これを防止するためには、抜線する前(項番2-2の前)の段階で、イーサネットケーブルにラベルを付与する(どのポートに接続されていたかを示す目印をつける)手順を追加することが極めて有効です。
高得点のポイント
- 誤接続防止のための具体的かつ物理的な対策として「ラベルの付与」や「目印をつける」ことが記述されていること。
- 追加すべき手順として簡潔かつ実行可能な表現となっていること。
(5)
表2中の下線⑦について,新R10からpingコマンドを実行する際の宛先にすべき対象を,図1中の機器名を用いて四つ答えよ。
模範解答
L3SW10
R11
R20
R30
採点基準(配点 4点)
知識・理解度(内容)(2点)
- 2点: 新R10からpingを実行する際の宛先として、適切な4つの機器(L3SW10, R11, R20, R30)を正確に把握している。

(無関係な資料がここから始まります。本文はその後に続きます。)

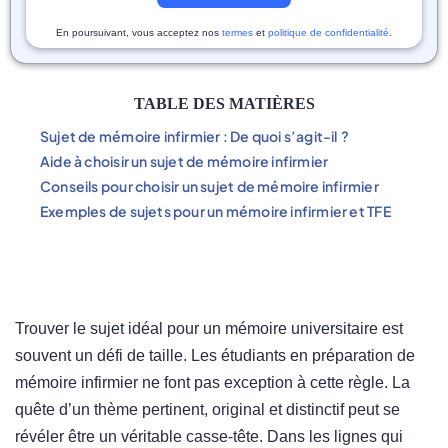
En poursuivant, vous acceptez nos
termes
et
politique de confidentialité
.
TABLE DES MATIÈRES
Sujet de mémoire infirmier : De quoi s’agit-il ?
Aide à choisir un sujet de mémoire infirmier
Conseils pour choisir un sujet de mémoire infirmier
Exemples de sujets pour un mémoire infirmier et TFE
Trouver le sujet idéal pour un mémoire universitaire est
souvent un défi de taille. Les étudiants en préparation de
mémoire infirmier ne font pas exception à cette règle. La
quête d’un thème pertinent, original et distinctif peut se
révéler être un véritable casse-tête. Dans les lignes qui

- 1点: 一部の機器は正解しているが、不足または誤った機器が含まれている。
- 0点: 無解答、または全く異なる機器を選択している。
論理性(構造)(2点)
- 2点: 指定された条件に従い、機器名が明確に列挙されている。
- 1点: 列挙の形式にやや見づらさがあるが、内容は確認できる。
- 0点: 機器名として判読できない。
解説
新しいルータ(新R10)をネットワークに組み込んだ後の、疎通確認試験における対象機器の選定に関する設問です。

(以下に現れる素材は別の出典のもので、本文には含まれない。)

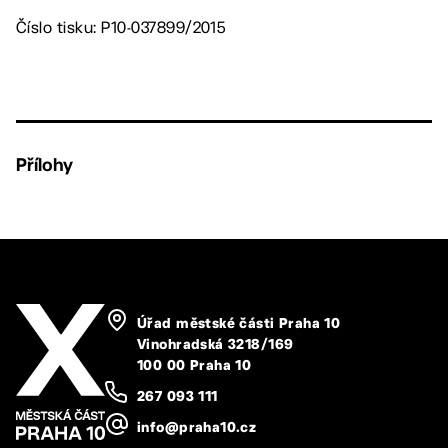
Číslo tisku: P10-037899/2015
Přílohy
Úřad městské části Praha 10
Vinohradská 3218/169
100 00 Praha 10
267 093 111
info@praha10.cz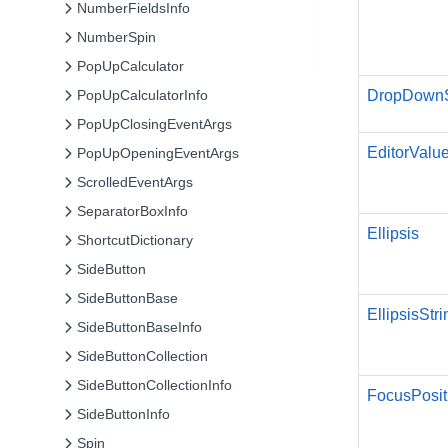
NumberFieldsInfo
NumberSpin
PopUpCalculator
DropDownS
PopUpCalculatorInfo
PopUpClosingEventArgs
EditorValu
PopUpOpeningEventArgs
ScrolledEventArgs
SeparatorBoxInfo
Ellipsis
ShortcutDictionary
SideButton
SideButtonBase
EllipsisStri
SideButtonBaseInfo
SideButtonCollection
SideButtonCollectionInfo
FocusPosit
SideButtonInfo
Spin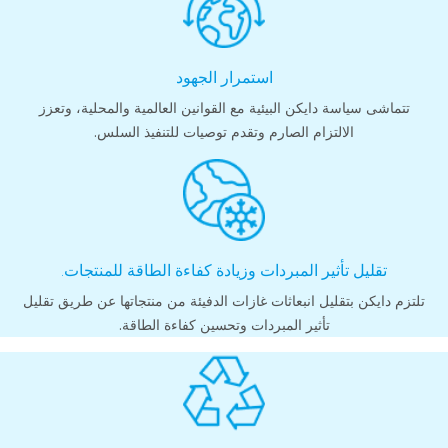
استمرار الجهود
تتماشى سياسة دايكن البيئية مع القوانين العالمية والمحلية، وتعزز
الالتزام الصارم وتقدم توصيات للتنفيذ السلس.
تقليل تأثير المبردات وزيادة كفاءة الطاقة للمنتجات.
تلتزم دايكن بتقليل انبعاثات غازات الدفيئة من منتجاتها عن طريق تقليل
تأثير المبردات وتحسين كفاءة الطاقة.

新R10が正しく動作し、周囲のネットワークと正常にルーティングできているかを確認するためには、新R10から見て主要な隣接機器や通信経路上にある重要なノードへpingコマンドによる疎通確認を行う必要があります。
図1の構成から、新R10が通信可能であることを担保するために適切な機器(L3SW10, R11, R20, R30)を正確に拾い上げる力が求められます。
高得点のポイント
- 図1のネットワーク構成から、新R10が疎通を確認すべき対象機器を漏れなく4つ抽出できていること。

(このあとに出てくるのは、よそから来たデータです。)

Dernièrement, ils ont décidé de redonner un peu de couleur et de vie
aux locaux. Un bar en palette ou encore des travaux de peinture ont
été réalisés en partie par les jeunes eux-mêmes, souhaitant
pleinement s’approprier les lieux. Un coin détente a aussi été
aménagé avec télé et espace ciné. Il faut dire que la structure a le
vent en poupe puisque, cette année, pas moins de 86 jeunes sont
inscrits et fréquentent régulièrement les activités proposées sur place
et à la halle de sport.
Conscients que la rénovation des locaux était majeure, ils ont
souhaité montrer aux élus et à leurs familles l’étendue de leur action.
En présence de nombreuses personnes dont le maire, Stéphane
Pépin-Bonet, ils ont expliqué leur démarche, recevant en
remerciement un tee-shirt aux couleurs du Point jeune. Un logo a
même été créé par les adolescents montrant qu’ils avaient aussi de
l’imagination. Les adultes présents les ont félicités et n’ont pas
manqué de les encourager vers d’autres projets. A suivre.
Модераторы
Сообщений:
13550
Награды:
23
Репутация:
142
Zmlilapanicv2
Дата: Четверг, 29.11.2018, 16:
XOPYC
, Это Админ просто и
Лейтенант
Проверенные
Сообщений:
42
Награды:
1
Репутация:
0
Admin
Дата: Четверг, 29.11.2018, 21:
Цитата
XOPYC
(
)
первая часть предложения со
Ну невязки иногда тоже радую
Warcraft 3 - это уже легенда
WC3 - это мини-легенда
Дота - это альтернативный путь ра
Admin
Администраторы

- 指定された通り「機器名を用いて」過不足なく列挙されていること。
設問2では,(2)及び(3)の正答率が低かった。(2)については,OSPFのコストを変更することで通信を迂う回する場合,コストを十分大きな値に変更することで対応できることが多い。経路制御にOSPFを利用したネットワークで使えるテクニックとしてぜひ知っておいてもらいたい。(3)については,事前に動作確認をした手順通りに実施すれば問題は起きないとは限らない。手順を作成する際は,各工程で予想外の問題が発生することを想定し,万が一問題が発生した際は影響を最小限にできること,素早く切り戻せることなどの考慮が非常に重要である。ネットワーク技術者として使用するプロトコルの理解を深め,使いこなせるスキルを身に付けてほしい。